The opening lines of "Ode on a Grecian Urn" establish the poem as a work of ekphrasis—that is, writing about an art object. They also quickly set up the poem as a direct address between the speaker and the personified urn. Throughout the poem, the urn fascinates and confuses the speaker in equal measure.
The first four lines show the speaker at a point of relative calm, before the contemplation of the object has provoked any major intellectual dilemma. They represent the starting point of the engagement between speaker and object, and begin with three metaphorical descriptions of the urn.
The basic implication of line 1's metaphor suggests that the urn has an intimate relationship with quietness—that is, quietness is its usual companion. The urn, most likely spending most of its time sitting dormant in a museum, usually exists in a space of non-interaction. It takes on meaning when people look at it, causing them to contemplate its scenes—for this speaker, these scenes go on to bring about thoughts on a wide range of subjects: art, humanity, history, and so on.

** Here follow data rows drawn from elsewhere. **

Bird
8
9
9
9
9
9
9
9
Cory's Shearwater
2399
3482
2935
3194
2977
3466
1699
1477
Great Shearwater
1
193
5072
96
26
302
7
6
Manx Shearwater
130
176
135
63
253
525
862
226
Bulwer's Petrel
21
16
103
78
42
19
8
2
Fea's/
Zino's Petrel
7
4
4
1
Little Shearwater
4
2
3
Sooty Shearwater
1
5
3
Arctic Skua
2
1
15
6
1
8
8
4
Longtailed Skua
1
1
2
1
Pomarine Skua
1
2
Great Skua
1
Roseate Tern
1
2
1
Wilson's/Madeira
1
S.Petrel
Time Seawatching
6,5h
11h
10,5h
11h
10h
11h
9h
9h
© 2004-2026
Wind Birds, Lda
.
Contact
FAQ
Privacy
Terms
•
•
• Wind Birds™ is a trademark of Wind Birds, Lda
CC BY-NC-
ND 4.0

That said, museums are often cathedral-like spaces and accordingly these observer-object interactions are often quiet too. The "still" in line 1 functions with two meanings—the urn is "still" because it is inanimate, but it is also "still"—after all this time—wedded to quietness. The use of "unravish'd" suggests that something about the urn remains unconsummated, though as yet the poem hasn't given enough to make clear what that might be—perhaps to be "ravish'd" in this situation would mean to be destroyed, and the speaker is therefore remarking on the sheer amount of time that the urn has survived (somewhere in the region of 2000 years).
The second line develops the idea of quietness by suggesting the urn is somehow parented by "silence" and "slow time." Perhaps it is suggested here that the original parents of the urn were the artist who made it and the contemporary experience the artist was trying to render. Now, the urn is in the care of "silence" and "slow time." The latter phrase also has suggestions of being made of the earth—if the urn is made from clay, for example, then its physical form relies on organic processes that take a long time to develop ("slow" geological time). The sibilance of lines 1-3 is also an attempt to "ssh" the inner ear of the reader, emphasizing the slowness and silence that are being discussed.
Line 3 demonstrates that the speaker begins the poem by feeling that the urn can teach its observers something about the world in which it was made (Ancient Greece). The poem is in large part about whether this statement is true—what can people learn about the past from its objects? The speaker suggests that the urn is better equipped to tell its story than poetry.